The senior cleric called on the ruling Al Khalifa regime to choose between the deaths of the dissident inmates and their release in a statement carried by the Arabic-language Bahrain Mirror news website.

“One of the worst things the Bahraini government does is use prisoners as political bargaining, especially now that the coronavirus (pandemic) is attacking (Bahrain’s) prisons,” the senior cleric continued.

Demonstrations in Bahrain have been held on a regular basis ever since a popular uprising began in mid-February 2011.

The participants demand that the Al Khalifa regime relinquish power and allow a just system representing all Bahrainis to be established.

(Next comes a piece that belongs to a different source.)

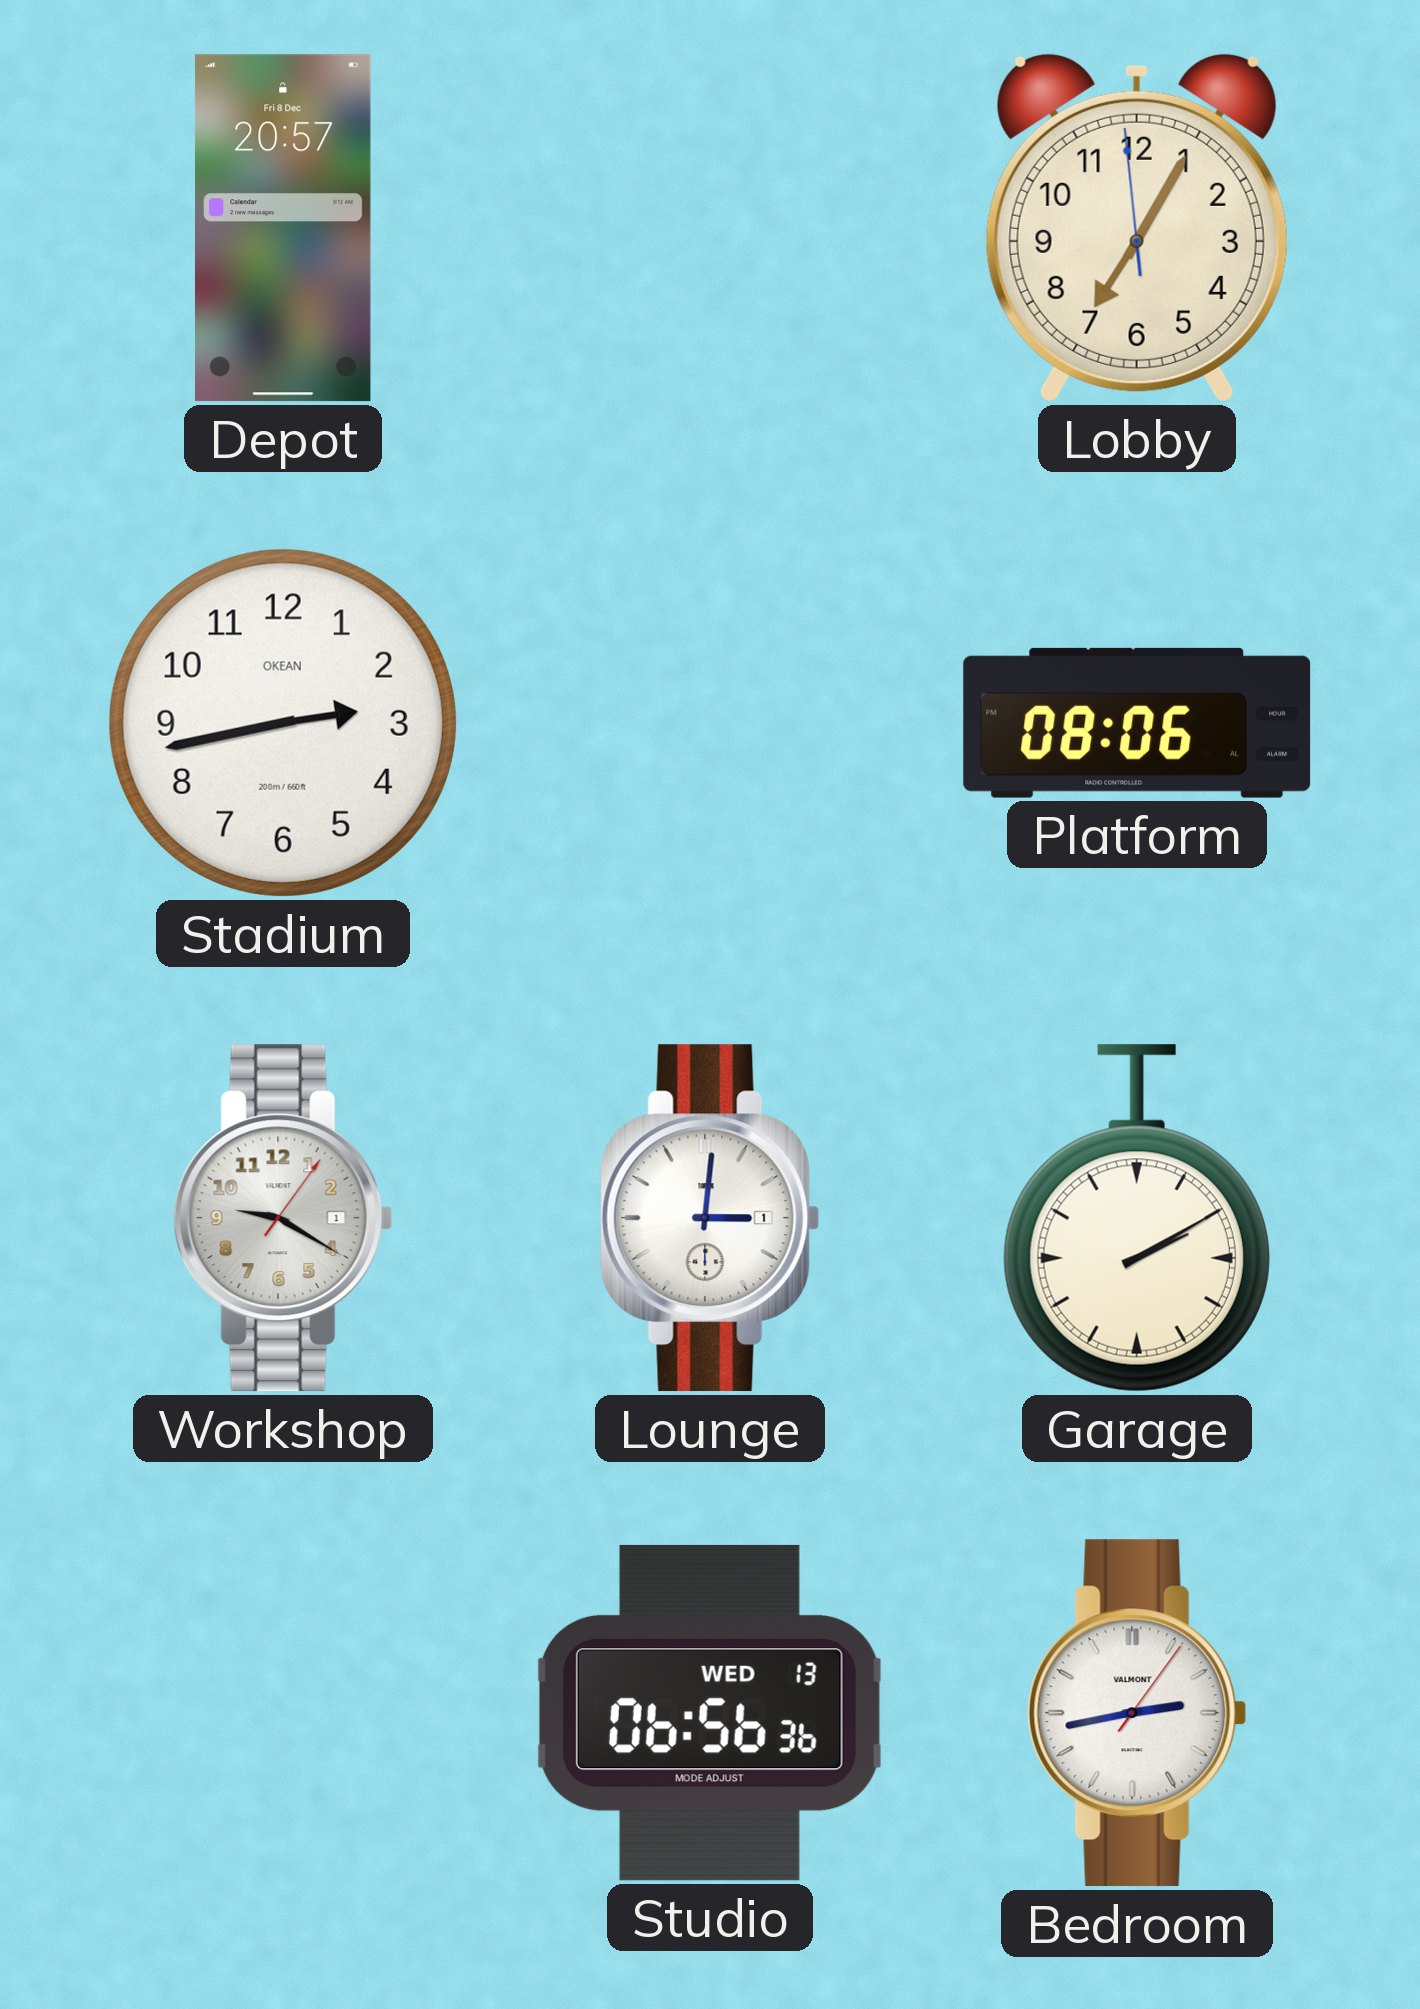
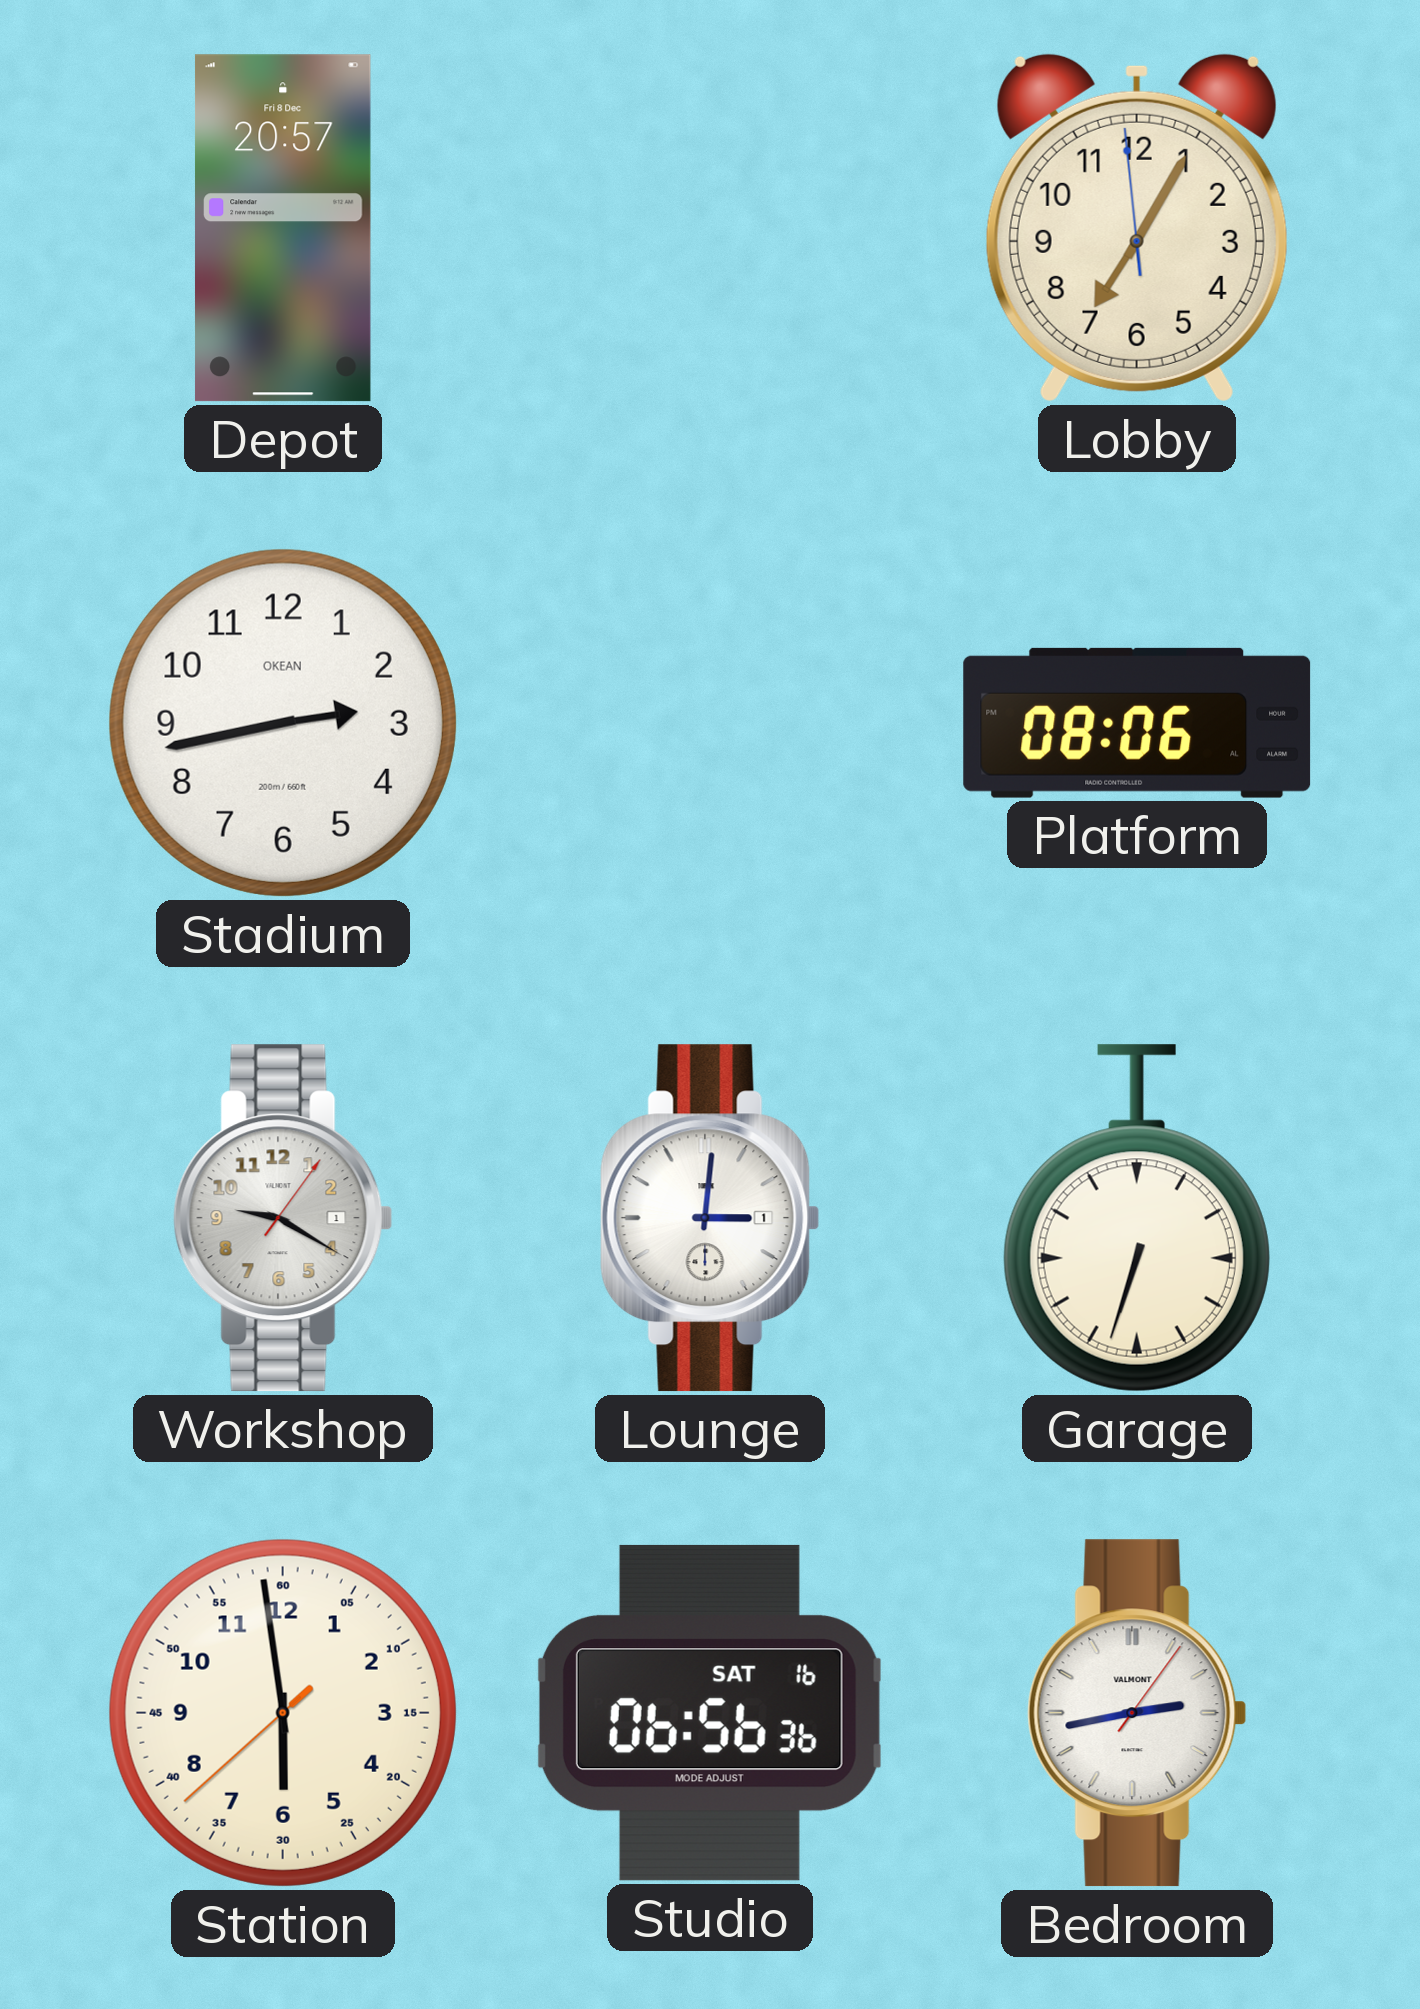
Garage: 2:10 -> 6:33
Station: none -> 5:58
Studio date: WED 13 -> SAT 16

Manama, however, has gone to great lengths to clamp down on any sign of dissent.

On March 14, 2011, troops from Saudi Arabia and the United Arab Emirates were deployed to assist Bahrain in its crackdown.

On March 5, 2017, Bahrain’s parliament approved the trial of civilians at military tribunals in a measure blasted by human rights campaigners as being tantamount to imposition of an undeclared martial law countrywide.

King Hamad ratified the constitutional amendment on April 3, 2017.